One of the hardest things in the software world is learning to actually ship what you’ve made. It’s much easier to simply continue working: adding new features, fixing bugs, refactoring. Often the work simply isn’t as fun. Building the core of a new product is great: you’re laying the groundwork, making important decisions about the entire architecture of your software. It’s all too easy to put off the finishing touches that are required if your software is actually going to be usable.

It’s even easier to put off the whole idea of finishing all together. Drawing a line in the sand and declaring your software ready for others to use is difficult. It means admitting things aren’t perfect and that you aren’t going to fix them (yet). Worse, it means exposing those flaws for everyone to see.

Writing, as it turns out, is exactly the same. In fact, it’s even more difficult to ship your writing. The inevitable flaws you expose when sharing your words are deeper and more personal than any code. And most writing is much more permanent than software: once shared, it generally doesn’t change very much, except perhaps to fix a few typos1.

So, really, blogging has been the best practice for shipping software I could have chosen. I’ve intentionally tried to embrace imperfection. Every one of my posts needs more work. It would have been easier to sit on 10 drafts, unpublished, for all time.
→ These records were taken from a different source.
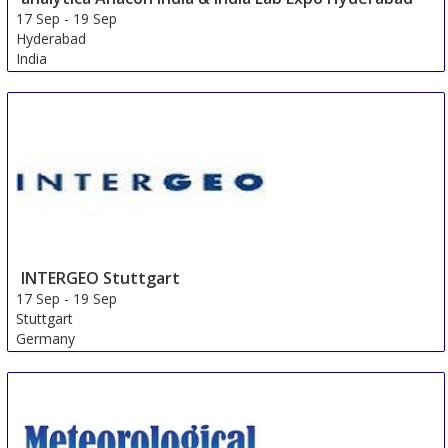
17 Sep
-
19 Sep
Hyderabad
India
INTERGEO Stuttgart
17 Sep
-
19 Sep
Stuttgart
Germany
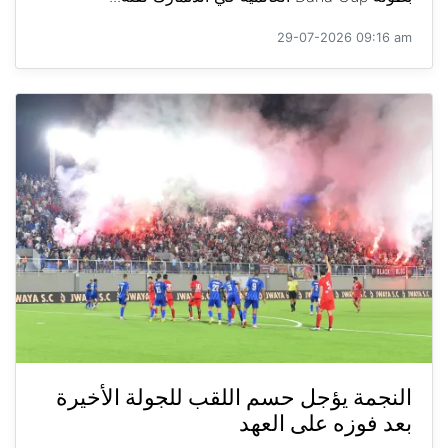
29-07-2026 09:16 am
النجمة يؤجل حسم اللقب للجولة الأخيرة
بعد فوزه على العهد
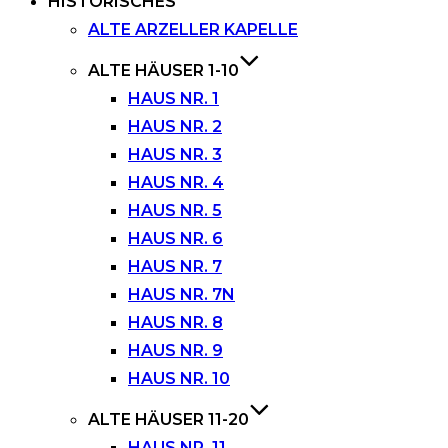
HISTORISCHES
ALTE ARZELLER KAPELLE
ALTE HÄUSER 1-10
HAUS NR. 1
HAUS NR. 2
HAUS NR. 3
HAUS NR. 4
HAUS NR. 5
HAUS NR. 6
HAUS NR. 7
HAUS NR. 7N
HAUS NR. 8
HAUS NR. 9
HAUS NR. 10
ALTE HÄUSER 11-20
HAUS NR. 11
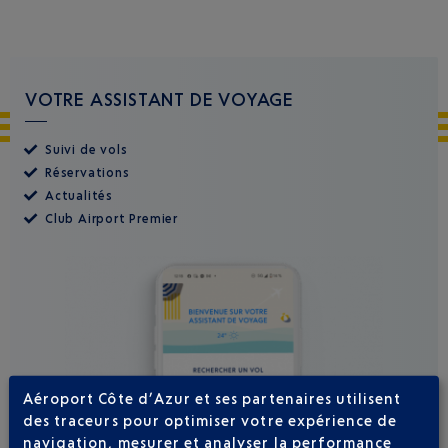
VOTRE ASSISTANT DE VOYAGE
Suivi de vols
Réservations
Actualités
Club Airport Premier
Aéroport Côte d’Azur et ses partenaires utilisent
des traceurs pour optimiser votre expérience de
navigation, mesurer et analyser la performance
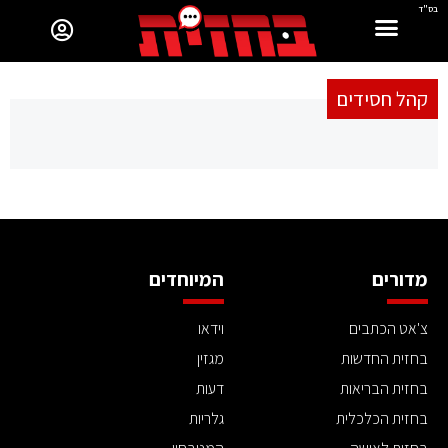
בס"ד
קהל חסידים
מדורים
המיוחדים
צ'אט הכתבים
וידאו
בחזית החדשות
מגזין
בחזית הבריאות
דעות
בחזית הכלכלית
גלריות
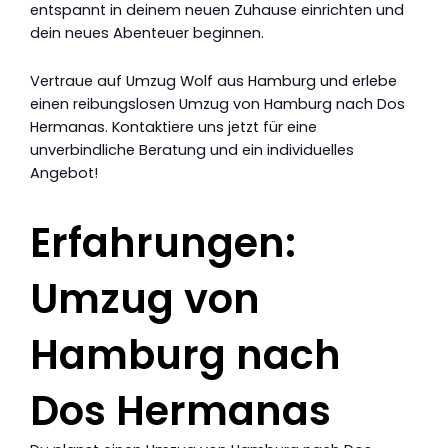
entspannt in deinem neuen Zuhause einrichten und
dein neues Abenteuer beginnen.
Vertraue auf Umzug Wolf aus Hamburg und erlebe
einen reibungslosen Umzug von Hamburg nach Dos
Hermanas. Kontaktiere uns jetzt für eine
unverbindliche Beratung und ein individuelles
Angebot!
Erfahrungen:
Umzug von
Hamburg nach
Dos Hermanas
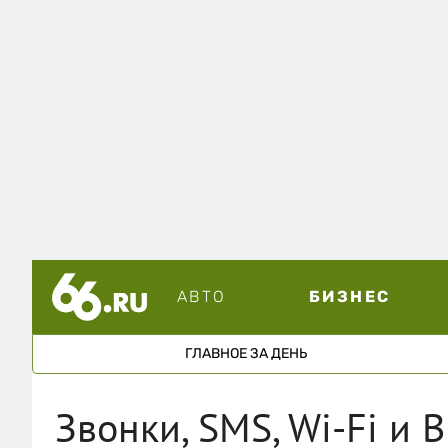
АВТО
БИЗНЕС
ГЛАВНОЕ ЗА ДЕНЬ
Звонки, SMS, Wi-Fi и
And it really would have been for all time, because none of them will ever be perfect.

My hope then, is that simply by forcing myself to ship lots of imperfect blog posts, my writing will get a lot better. I’ll probably never notice this while I’m writing. Every post I ever work on will have flaws, and whenever I’m writing I’ll be focusing on those flaws.

Every once in a while though, I’ll look back on an old post or two. That’s when I’ll see how far I’ve come.

  1. Which, I believe, is why engineers invented the wiki. It’s much more comfortable to keep something an eternal work in progress.